Christopher Lloyd, Great Dixter
Garden Design
Calimesa, CA

That detail , Lloyd ’s willingness to let plants sow themselves and find their own seat within the garden , exemplifies what Marco Polo Stufano say made him love Great Dixter “ from the first moment I saw it ” in 1967 . Stufano was a young man in a haste then , having just taken over management of Wave Hill , a drop 28 - acre estate of the realm that , over the next couple of decennium , he would rick into the most exciting public garden in the United States . He did n’t get together Lloyd on that trip ; intention on see to it as many English gardens as potential , Stufano had no time to speak . There was a strong good sense of the military man , though , Stufano says , in the “ exemption ” with which he used the industrial plant .

Great Dixter ’s wild flower meadow . Photo by : Clive Nichols .

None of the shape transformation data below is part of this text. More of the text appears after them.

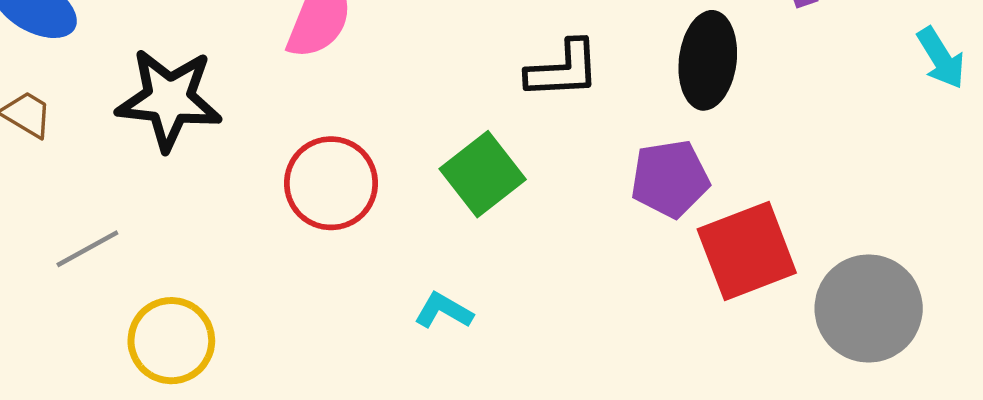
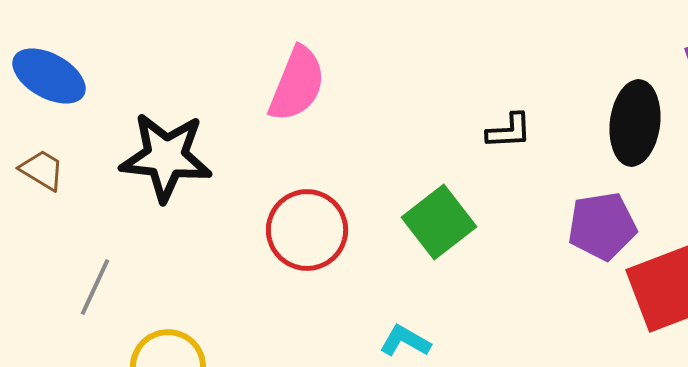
black L-shape: (563, 70) -> (509, 131), size x0.7
gray line: (87, 249) -> (95, 287), turned -36

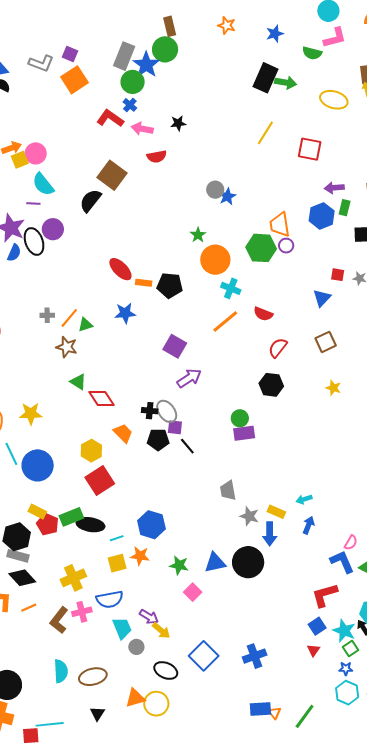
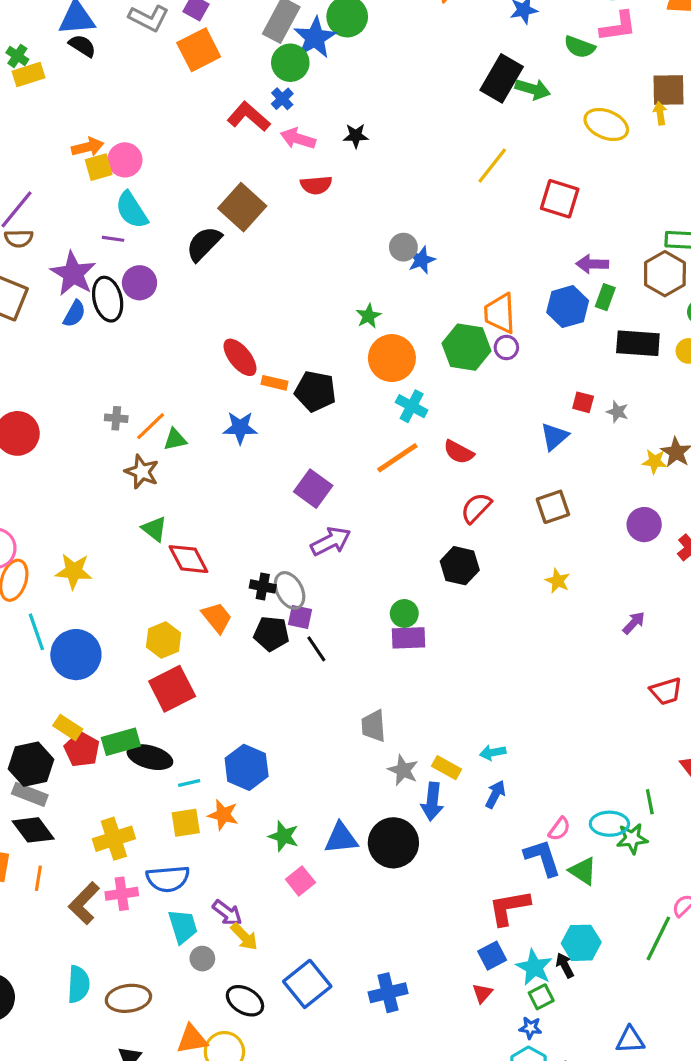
orange line: (29, 608) -> (38, 878), turned -63

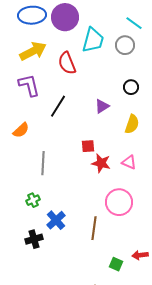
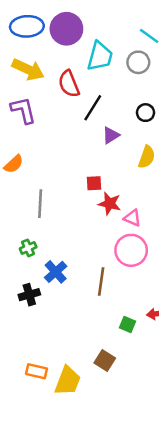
yellow arrow: (33, 51) -> (28, 69), turned 52
black line: (58, 106) -> (93, 108), moved
pink triangle: (129, 162) -> (132, 218), moved

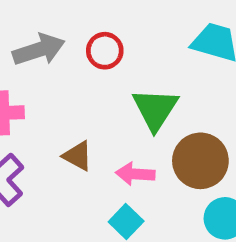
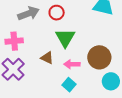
green triangle: (155, 109) -> (65, 38), moved

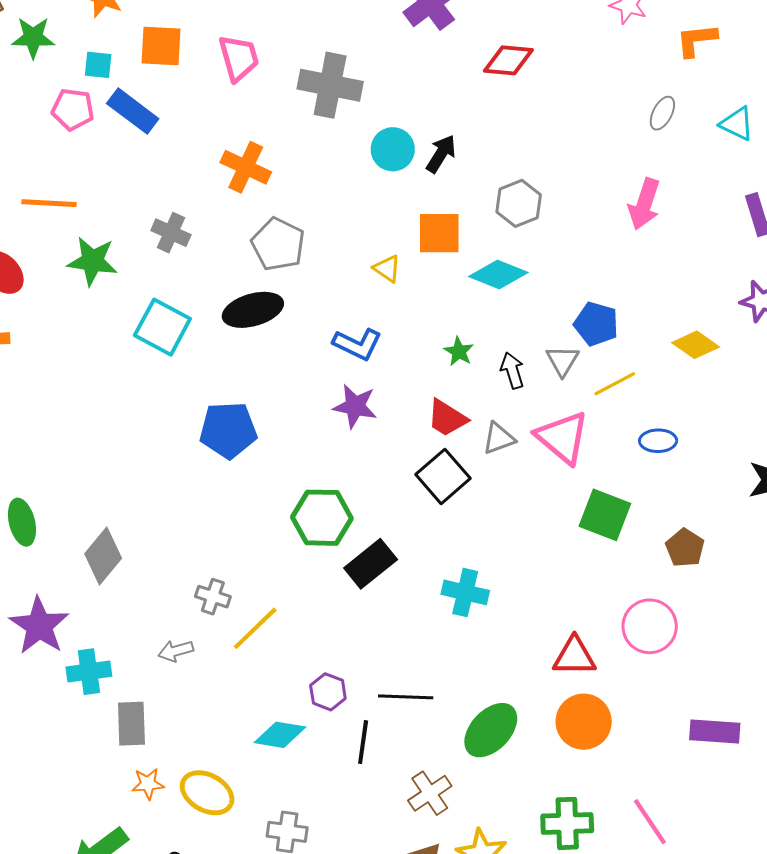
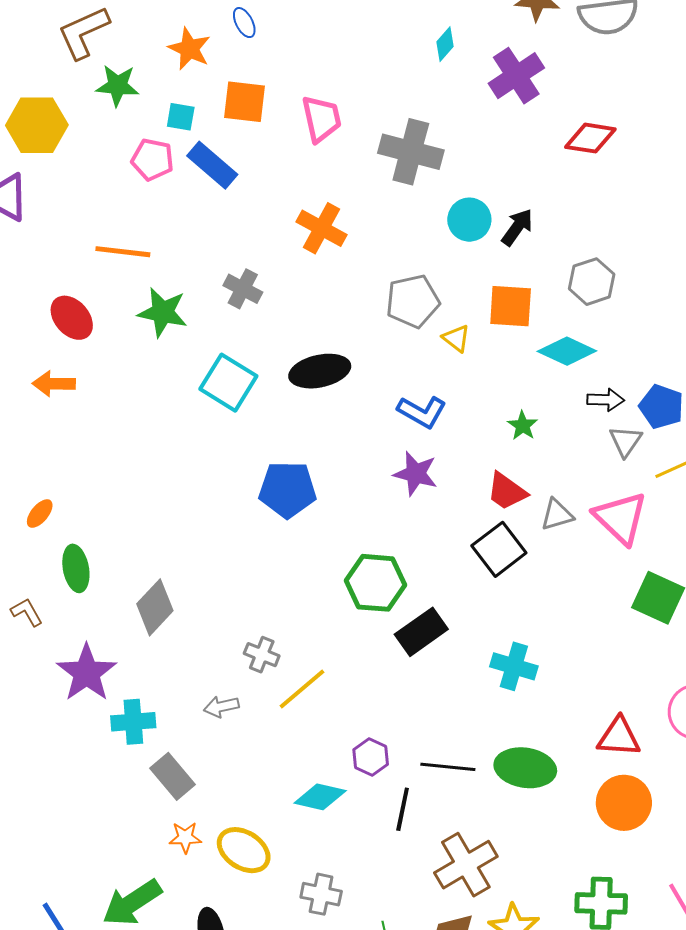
gray pentagon: (278, 244) -> (413, 301), moved, turned 30
black arrow: (512, 370) -> (606, 400), moved, turned 105
gray rectangle: (131, 724) -> (173, 776), turned -42
green ellipse: (491, 730) -> (525, 768), moved, turned 52
brown cross: (430, 793) -> (466, 865), size x1.4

Stufano would pick up on the use of self - sown plant in his own garden making at Wave Hill : “ We always counted on self - sowings . ” What he found at Great Dixter , though , on that first trip ( he has returned many time since and now counts the owner as a friend ) was far more than this simple deception . Lloyd was an early counsellor of meadow horticulture ( he credits his mother with first bringing wild flower into the area of uncut pasturage through which one approaches the firm ) . He has , harmonize to Stufano , a crucial affection for specie - type plant or for cultivars in which the wild thanksgiving and beauty persist . This give his plantings an extraordinary fluidity . At Great Dixter , Stufano feel none of the “ blusher - by - number ” planting in sharply delineated block that he so disliked in American gardens of that era ( the belated ’ 60s and early ’ 70s ) . Instead , Lloyd let the plants immingle .

Christopher Lloyd, Great Dixter
Garden Design
Calimesa, CA

“ They drift , ” explain Stufano . “ They fall , they fall over each other , they climb up each other , they fraternise with each other . ” Yet , he adds , “ always with an middle to color combination and textural combinations . ”

That most difficult horticultural reconciliation act , of loosen the constraints on the plants without renounce esthetic control , is something we as Americans still need to study , agree to Stufano . Hinkley says that on a visit this past summer he found a model for horticultural matureness : Lloyd ’s appetite for plant novelties seems to have slackened , overtaken by a fascination with wringing startling Modern spirit out of tried - and - true plants by juxtapose them in unexpected ways .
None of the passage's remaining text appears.